There is no solution to indebtedness and the inevitable and painful process of deleveraging, so lean back and protect yourself like Muhammad Ali and the US Congress.

In the Rumble in the Jungle, the famous 1974 world heavyweight title boxing match in the oxymoronically named Democratic Republic of Congo between Muhammad Ali and George Foreman, Ali created the term ‘rope-a-dope’ to describe the secret strategy he used against his bigger and more powerful opponent.

After a few rounds of trying to go toe to toe with Foreman, Ali was getting the worst of it. He decided to hang back on the elastic ropes, which acted as shock absorbers, deflecting the champ’s blows until Foreman was exhausted. All the time Ali taunted his opponent. "They told me you could punch, George!" In the eighth round he moved in to land the knockout blow.

I was reminded of this particular rumble by the failure of the recent US congressional super committee. The problem was that both sides were playing rope-a-dope, which only works if one of the combatants follows a different strategy. In fact, the 12 Solons were so committed to this tactic that they did not meet in the month preceding their late November deadline. President Barack Obama also played rope-a-dope by staying out of town, although he did make a few calls from Bali to see how things were going.

It is not difficult to imagine my senator, mister John Kerry, lingering sullenly on his yacht, but in truth it is not clear where he was. He does not appear in the Congressional Record even once in the month to date even though the Senate was in almost daily session. Kerry’s boat, by the way, is called Scaramouche. Unfortunately there are even more roguish clowns in Congress than on the waters of Nantucket Sound.

There is a strong argument in favour of playing rope-a-dope in the current crisis: there is no solution that will work, so why should a politician stick his neck out by promoting any one of the doomed options? Any solution must be politically acceptable, but none of them is. Financial conditions in most developed countries are very bad and declining rapidly. We have passed the point of no return.

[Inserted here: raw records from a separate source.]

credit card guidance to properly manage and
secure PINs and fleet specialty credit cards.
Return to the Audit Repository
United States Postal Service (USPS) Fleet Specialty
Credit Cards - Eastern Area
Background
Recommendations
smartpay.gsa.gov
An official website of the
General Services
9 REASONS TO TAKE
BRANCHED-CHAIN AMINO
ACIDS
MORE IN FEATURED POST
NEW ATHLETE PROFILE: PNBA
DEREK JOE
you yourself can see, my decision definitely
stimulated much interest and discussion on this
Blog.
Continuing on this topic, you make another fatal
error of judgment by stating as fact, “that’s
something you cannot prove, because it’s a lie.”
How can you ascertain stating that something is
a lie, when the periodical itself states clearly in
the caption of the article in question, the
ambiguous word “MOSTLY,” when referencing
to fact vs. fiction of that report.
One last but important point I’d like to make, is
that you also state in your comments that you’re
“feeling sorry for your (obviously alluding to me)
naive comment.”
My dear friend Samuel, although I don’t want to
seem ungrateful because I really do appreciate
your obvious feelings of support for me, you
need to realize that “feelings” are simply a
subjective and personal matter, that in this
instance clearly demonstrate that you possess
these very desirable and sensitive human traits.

A brief look at the numbers shows that the financial situation is untenable. Let us consider debt levels and trends in four areas: corporate leverage, financial system leverage, household leverage and government leverage.

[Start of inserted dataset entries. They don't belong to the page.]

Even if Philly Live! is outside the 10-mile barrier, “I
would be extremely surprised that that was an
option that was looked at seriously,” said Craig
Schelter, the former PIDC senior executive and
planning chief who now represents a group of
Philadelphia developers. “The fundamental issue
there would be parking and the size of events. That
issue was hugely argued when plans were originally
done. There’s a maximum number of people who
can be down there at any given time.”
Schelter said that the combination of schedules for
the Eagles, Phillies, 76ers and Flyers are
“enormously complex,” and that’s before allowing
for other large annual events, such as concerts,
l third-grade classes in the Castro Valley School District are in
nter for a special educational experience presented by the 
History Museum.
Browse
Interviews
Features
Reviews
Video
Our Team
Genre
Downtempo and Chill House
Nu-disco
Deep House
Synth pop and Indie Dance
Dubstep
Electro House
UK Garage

Corporate leverage is the least troubling of these four categories. Industrial companies, including those in the real estate sector, have either reduced leverage or have already defaulted.

Financial system leverage is much more troubling. Bank assets as a percentage of GDP in the US are about 90%; this ratio has been declining recently but is still high compared with 50% to 60% in the 1990s. The situation in Europe is much worse, with the ratio generally between 300% and 400%. One should expect a continuing sharp decline in bank assets, and economies cannot grow until this process is complete.

Household leverage has not declined much in either the US or Europe. Household debt levels for the US and the UK are both over 100% of GDP. In the US, this debt is now at the highest level since 1929, and, as Lady Bracknell might say: "You know what that unfortunate moment led to."

All good things must come to an end, they say, and ends are generally messy. Ours will involve financial liquidation and the end of the welfare state

The situation in the US is exacerbated by the fact that student loans and reverse mortgages are providing upward pressure on household debt. Student loans have just reached $1 trillion as young people without jobs go back to school and borrow the money needed from various government programmes. Retirees with diminished savings have been entering into reverse mortgages in increasing numbers. They are paid a lump sum for the house in exchange for the right to live there until death. Government debt levels are extremely high and rising in both the US and Europe. A normal level is around 60%, which is the global average now. The US is at 100% (IMF calculation) and the European Union is at 80%. In both the US and the EU this ratio is increasing rapidly. The EU has an average budget deficit of 7% of GDP (Estonia, Sweden and Norway have surpluses) and the US and the UK sport deficits of 10%. There is little prospect of deficits declining.

Some sort of default in all the main countries will likely resolve the crisis, whether it is by restructuring or inflation. All good things must come to an end, they say, and ends are generally messy. Ours will involve financial liquidation and the end of the welfare state.

The suggested strategy for investors is to imitate Ali and the US Congress by playing rope-a-dope. Lean back and protect yourself. This could involve high-quality cash, for example Singapore dollars, Norwegian kroner, Swedish kronor and Canadian dollars. Precious metals also have a role.

Once the coming great liquidation is complete, one will again be able, as Ali also said, to "float like the butterfly and sting like the bee." I hope this will happen in my lifetime.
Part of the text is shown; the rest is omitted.